Les dispositions concernant le signalement des atteintes à la vie privée et la déclaration sont entrées en vigueur dans le cadre de la LPRPDE en 2018.

Grâce aux signalements obligatoires en cas d’atteinte, les gens sont mis au courant des risques de préjudice relativement à leurs renseignements personnels. Ils peuvent ainsi prendre des mesures pour se protéger si leurs renseignements personnels ont été compromis.

Les exigences en matière de tenue de dossiers et l’obligation de signaler les atteintes à un commissaire à la protection de la vie privée garantissent la responsabilité et la surveillance de la gestion des atteintes, de même que leur prévention par les organisations.

L’obligation de signaler les atteintes contribue aussi à la sensibilisation à ces incidents et à mieux faire connaître les tendances, les problèmes systémiques et les solutions.

Cela nous permet aussi d’être mieux préparés pour concevoir des outils éducatifs et de sensibilisation dans le but d’informer les Canadiens et d’aider les entreprises à atténuer les risques.

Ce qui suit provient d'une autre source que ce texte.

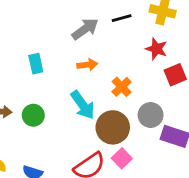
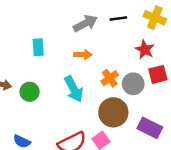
gray circle: (151, 115) -> (133, 84), moved
brown circle: (113, 127) -> (113, 112), moved

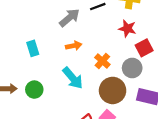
gray circle: (133, 84) -> (132, 68), moved

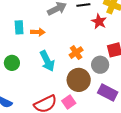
red star: (127, 29) -> (99, 21), moved
orange arrow: (74, 46) -> (38, 32), moved

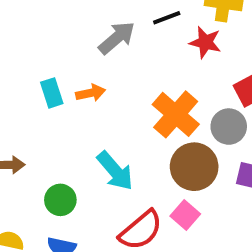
orange cross: (76, 53) -> (176, 114), size x1.6
cyan arrow: (47, 61) -> (115, 171), moved
green circle: (12, 63) -> (60, 200), moved

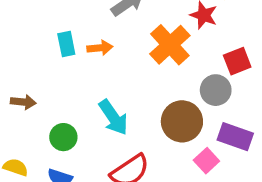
orange cross: (176, 114) -> (170, 45), moved
pink square: (185, 215) -> (206, 161), moved

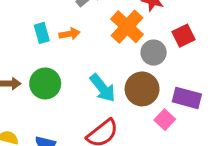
gray circle: (216, 90) -> (154, 53), moved
cyan arrow: (113, 117) -> (103, 88), moved
green circle: (63, 137) -> (45, 84), moved, size x1.4

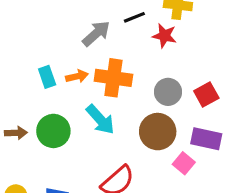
orange cross: (127, 27) -> (113, 78), moved, turned -32
red square: (183, 36) -> (206, 95), moved
cyan arrow: (103, 88) -> (100, 120), moved

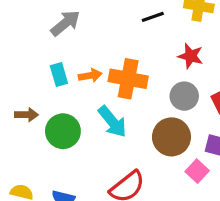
gray arrow: (96, 34) -> (65, 23), moved
red star: (164, 36) -> (191, 56), moved
brown arrow: (16, 133) -> (27, 115), moved

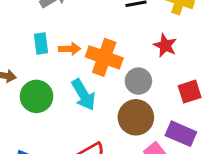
gray circle: (184, 96) -> (138, 81), moved

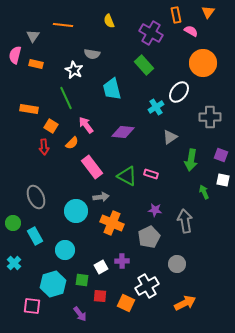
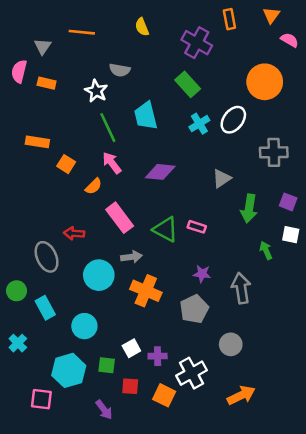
pink semicircle: (191, 31) -> (289, 40), moved
green line: (66, 98) -> (108, 128), moved
cyan cross: (156, 107) -> (199, 124), moved
red arrow: (44, 147) -> (74, 233), moved, turned 98
purple cross: (122, 261) -> (158, 356), moved

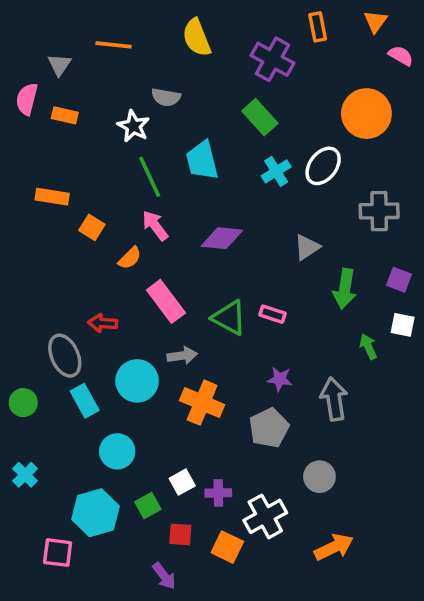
yellow semicircle: (142, 27) -> (197, 38), size x1.5
cyan rectangle: (45, 308) -> (85, 401), moved
green square: (107, 365) -> (148, 506), turned -36
purple arrow: (104, 410) -> (164, 576), moved

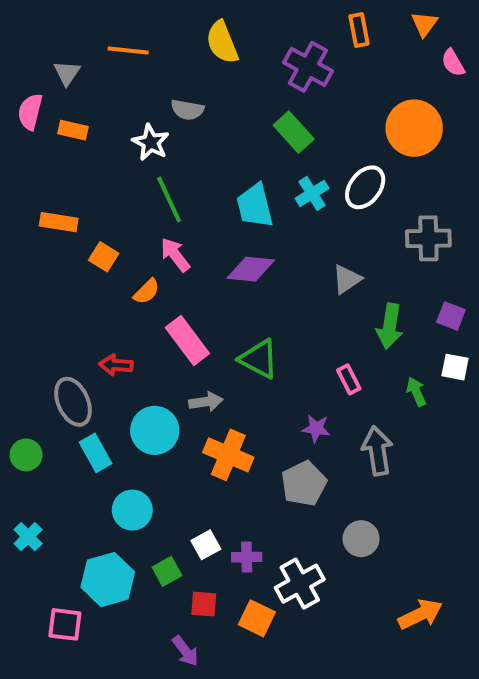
pink semicircle: (401, 56) -> (453, 63), turned -150
cyan trapezoid: (202, 160) -> (255, 206), moved
pink rectangle: (273, 314) -> (349, 379), moved, turned 45
orange arrow: (334, 547) -> (420, 614), moved

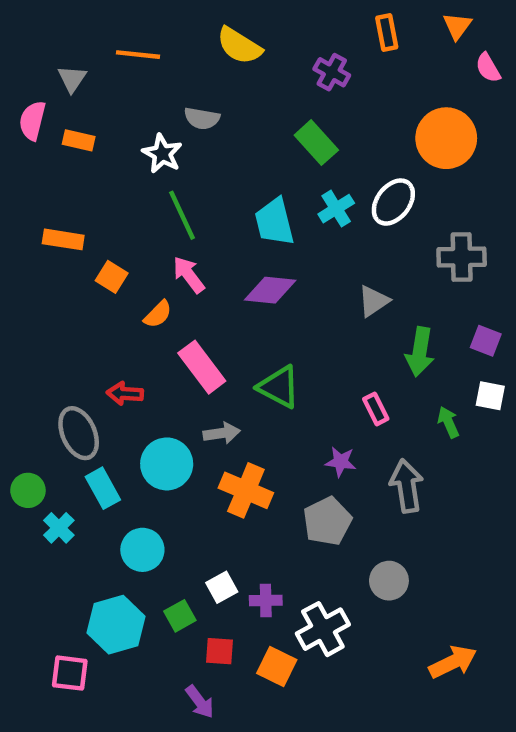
yellow semicircle: (222, 42) -> (239, 46), turned -36
purple cross: (308, 67) -> (332, 72), size x0.7
cyan cross: (28, 537) -> (59, 528), moved

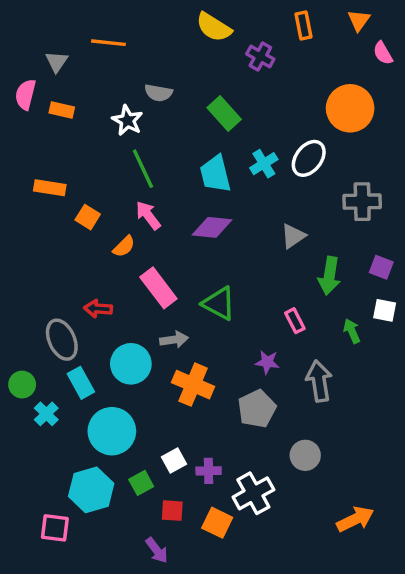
yellow semicircle: (239, 46) -> (214, 27), moved
green rectangle: (316, 143) -> (224, 113), moved
cyan circle: (142, 550) -> (112, 431), size x1.4

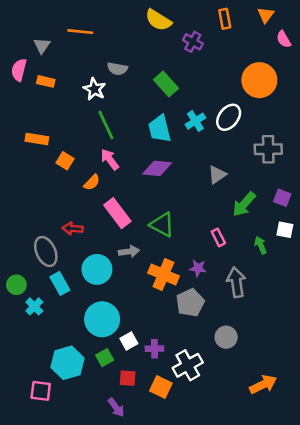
green arrow: (329, 276) -> (244, 204), turned 32
orange cross: (193, 385) -> (163, 275), moved
cyan circle: (112, 431) -> (102, 319), moved

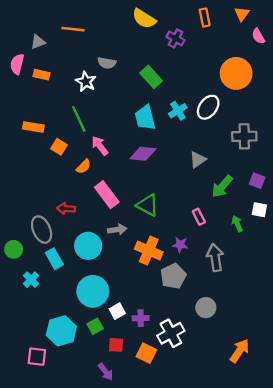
gray triangle: (42, 46) -> (38, 42), turned 35
green line: (106, 125) -> (79, 119), moved
green circle: (16, 285) -> (14, 249), moved
orange arrow: (263, 384) -> (240, 351), turned -30

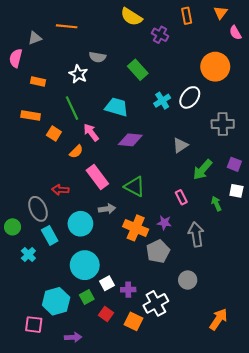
orange rectangle: (42, 75) -> (38, 82), moved
cyan trapezoid: (145, 118) -> (117, 107), moved, turned 120
red square: (116, 345) -> (106, 314), turned 32
purple arrow: (106, 372) -> (73, 337), moved, turned -56

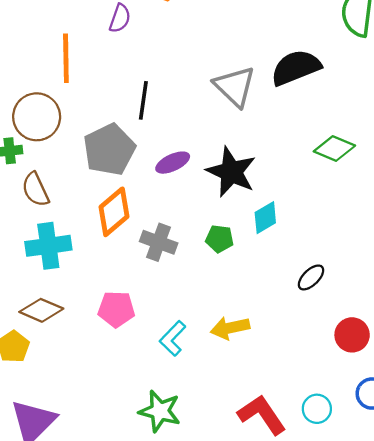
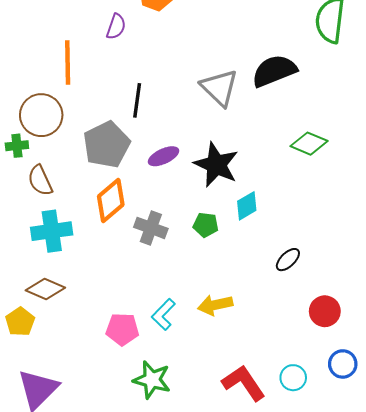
pink pentagon: (116, 309) -> (122, 329), moved

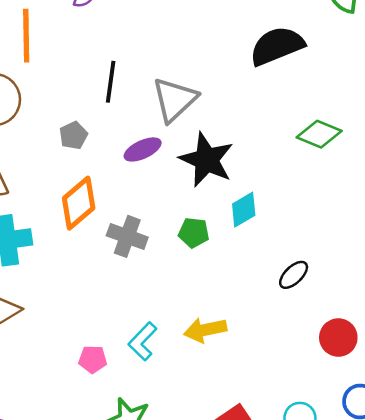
gray triangle: (219, 88) -> (175, 100), moved, turned 33
gray pentagon: (107, 145) -> (74, 135), size x0.5
pink pentagon: (122, 329) -> (93, 359), size x0.7

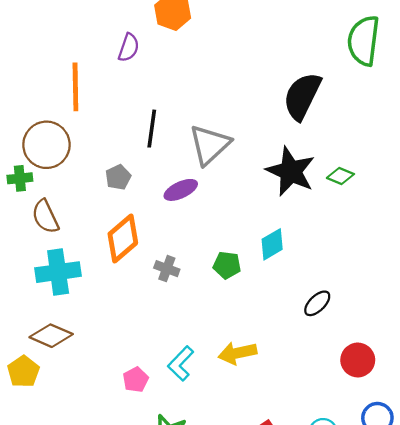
black semicircle: (277, 46) -> (302, 96), turned -42
green diamond: (319, 134) -> (340, 176), size x0.7
black star: (207, 160) -> (291, 171), moved
gray cross: (127, 236) -> (167, 269), size x0.7
pink pentagon: (93, 359) -> (136, 380), turned -30

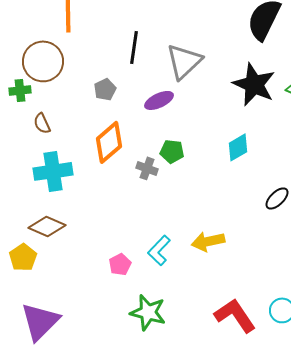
brown semicircle: (45, 217) -> (42, 123), size x0.7
green pentagon: (227, 265) -> (172, 151), moved

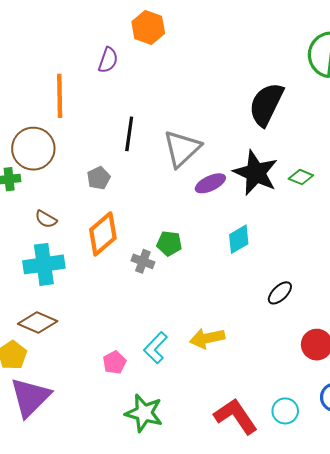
purple ellipse: (159, 100) -> (210, 183), moved
brown semicircle: (42, 123) -> (46, 219), moved, turned -35
purple triangle: (40, 321) -> (30, 397), moved

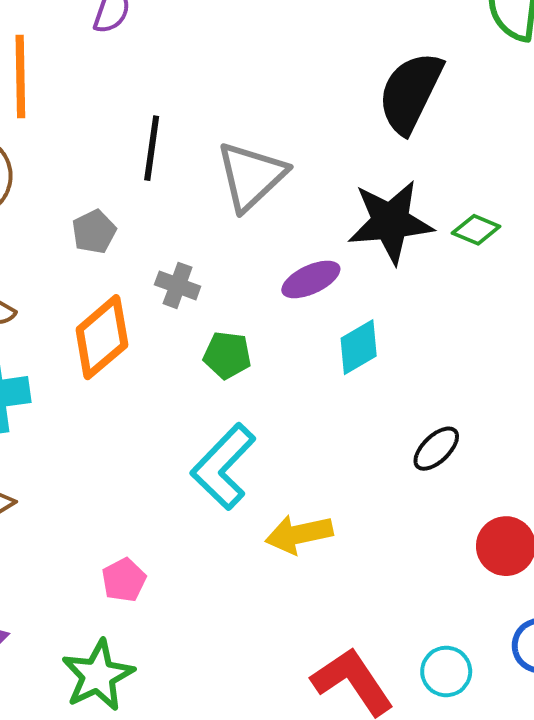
black star: (256, 173) -> (390, 222), turned -30
purple ellipse: (210, 183) -> (311, 279), moved
gray cross: (143, 261) -> (178, 285), moved
cyan L-shape: (156, 348) -> (223, 467), moved, size x1.4
green star: (144, 413) -> (98, 675), moved, turned 30

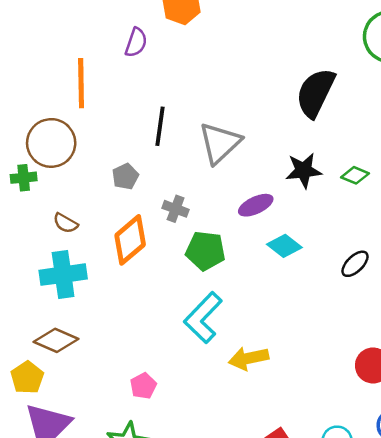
black star: (390, 222) -> (304, 171), size x0.7
cyan diamond: (359, 347) -> (284, 246), turned 68
green pentagon: (227, 355) -> (205, 251), size x1.4
black ellipse: (436, 449) -> (355, 264), moved

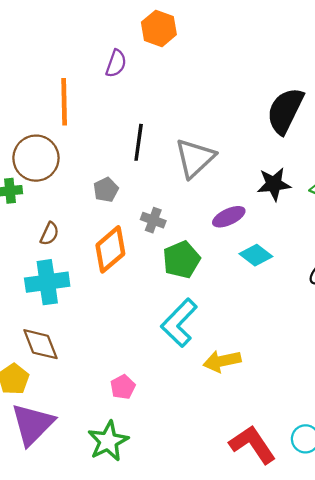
brown semicircle: (65, 223) -> (49, 234), turned -95
green pentagon: (205, 251) -> (181, 260), turned -30
brown diamond: (56, 340) -> (40, 344), turned 45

Jusqu’à présent, notre expérience a démontré que les dispositions de la LPRPDE concernant les atteintes pourraient être améliorées.

Par exemple, comme cela prend souvent beaucoup de temps avant qu’une atteinte soit déclarée, les consommateurs sont exposés à divers risques et l’organisme de réglementation ne dispose pas des connaissances nécessaires pour proposer des mesures correctives.

Il est impossible de tenir les organisations responsables de leurs actes quand, à ce jour, 40 % des rapports nous sont présentés plus de 3 mois après l’atteinte.

Pour combler ces lacunes, nous avons recommandé que le projet de loi C-11 soit modifié de manière à ce que les organisations doivent signaler les atteintes « dans les meilleurs délais », mais au plus tard dans les sept jours après que l’organisation a pris connaissance de l’atteinte.

Conclusion

Il est temps pour le Canada de faire preuve de leadership relativement à la réforme des lois en matière de protection de la vie privée.

Il nous faut, au niveau fédéral et provincial, une législation sensée qui permette une innovation responsable, qui est dans l’intérêt public et à même de susciter la confiance, mais qui interdise les utilisations de la technologie qui sont incompatibles avec nos droits et nos valeurs.

Les provinces ont un rôle important à jouer pour ce qui est de veiller à la protection de la vie privée des Canadiens.

Sur ces mots, je suis prêt à répondre à toutes vos questions.